AWStats
AWStats is a log file analyzer. I use it for analyzing the Apache web server log files (which is also where the software has its origins).
Debian package
The Debian package to install is
awstats
An optional package to map IP addresses to geo locations is
libgeo-ipfree-perl
AWStats configuration
General approach
The AWStats configuration is located in
/etc/awstats
The script that updates the AWStats statistics processes the main configuration file /etc/awstats/awstats.conf
, and files that match this pattern:
/etc/awstats/awstats.*.conf
The idea is that every virtual host for which separate log files exist has its own configuration file. The naming scheme I adopt is this:
awstats.<vhost name>.conf
For instance,
awstats.www.herzbube.ch.conf awstats.wiki.herzbube.ch.conf [...]
The Debian way
The official method for configuring AWStats is to create a clone of the main configuration file /etc/awstats/awstats.conf
for each virtual host, and to modify those few properties that differ from the defaults for that vhost. In my opinion this is a horrible approach, because it means duplicating more than 1500 lines - over and over and over... When the time comes to upgrade to a new AWStats version, you will have to update all those vhost-specific files, merging your local modifications with the upstream changes. Argh!
A much better approach is the one outlined in the Debian README (/usr/share/doc/awstats/README.Debian.gz
):
- Leave the main configuration file
awstats.conf
alone - Create vhost-specific configuration files which on their first line include the main configuration file, then continue to specify vhost-specific settings that override the defaults in the main configuration file
- Add any settings that override the defaults in the main configuration file, but are shared among all vhosts, to
awstats.conf.local
. This file is included at the end of the main configuration file.
awstats.conf.local
These settings override the defaults and are shared among all vhosts:
AllowFullYearView=3 # This setting is required so that awstat.conf can be processed # on its own, i.e. when not included from a vhost configuration # file. If included from a vhost config, the vhost will override # this setting. SiteDomain="default"
Notes:
AllowFullYearView
is set to 3, which means that stats for a full year can be viewed not only from the command line, but also when awstats is run as a CGI
Example configuration for www.herzbube.ch
The following configuration settings are in use for the www.herzbube.ch
vhost. The other vhosts are all configured in the same way.

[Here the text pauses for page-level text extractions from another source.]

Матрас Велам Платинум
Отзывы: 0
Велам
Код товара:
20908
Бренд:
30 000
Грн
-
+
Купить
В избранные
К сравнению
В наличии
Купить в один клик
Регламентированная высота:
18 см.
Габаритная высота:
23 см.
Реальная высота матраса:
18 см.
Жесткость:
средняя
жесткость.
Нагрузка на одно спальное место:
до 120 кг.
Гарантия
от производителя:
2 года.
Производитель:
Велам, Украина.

Include "/etc/awstats/awstats.conf" LogFile="/usr/share/awstats/tools/logresolvemerge.pl /var/log/apache2/www.herzbube.ch/access.log |" SiteDomain="www.herzbube.ch" HostAliases="herzbube.ch 82.195.228.21" DirData="/var/lib/awstats/www.herzbube.ch"

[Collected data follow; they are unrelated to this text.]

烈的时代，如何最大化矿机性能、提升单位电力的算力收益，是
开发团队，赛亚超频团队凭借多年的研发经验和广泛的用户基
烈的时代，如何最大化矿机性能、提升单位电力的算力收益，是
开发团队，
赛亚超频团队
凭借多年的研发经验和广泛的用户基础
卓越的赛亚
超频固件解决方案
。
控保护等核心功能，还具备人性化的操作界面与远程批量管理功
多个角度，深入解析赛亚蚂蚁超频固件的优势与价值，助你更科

Important: Because we want to store vhost-specific data in a vhost-specific data directory, that directory must be manually created and given the same permissions as the parent folder.
mkdir /var/lib/awstats/www.herzbube.ch chown --reference=/var/lib/awstats /var/lib/awstats/www.herzbube.ch chmod --reference=/var/lib/awstats /var/lib/awstats/www.herzbube.ch
Apache configuration
An example with some guidelines for the Apache configuration can be found here
/usr/share/doc/awstats/examples/apache.conf
But actually we don't have to do much, because our default Apache configuration is already set up with this:
- CGI script execution is already enabled for
/usr/lib/cgi-bin
- Access to
/usr/share/awstats
is already granted by default - No special options are set and no overrides are allowed for
/usr/share/awstats
So the main thing that remains to be done is protecting the statistics from unauthenticated access. Here is the configuration:
# ============================================================ # AWStats configuration # ============================================================ # Among other things, this provides the graphics for the bar charts Alias /awstats-icon/ /usr/share/awstats/icon/ # Restrict access to authenticated users <Directory /usr/lib/cgi-bin> <Files awstats.pl> AuthName "awstats" AuthType Basic AuthBasicProvider ldap Require valid-user </Files> </Directory>
Note: I am placing the configuration in the global /etc/apache2/conf-available/000-pelargir.conf
, not in any of the vhost configurations, because AWStats is available in all vhosts.
Statistics update
cron
The awstats
Debian package installs the following file:
/etc/cron.d/awstats
This file contains a crontab
entry that triggers the awstats
statistics update process by running this script:
/usr/share/awstats/tools/update.sh
The script processes the following files:
- The main configuration file
/etc/awstats/awstats.conf
, which refers to the main Apache log file/var/log/apache2/access.log
- All configuration files that match the pattern
/etc/awstats/awstats.*.conf
. As explained further up, on my system these refer to virtual host log files.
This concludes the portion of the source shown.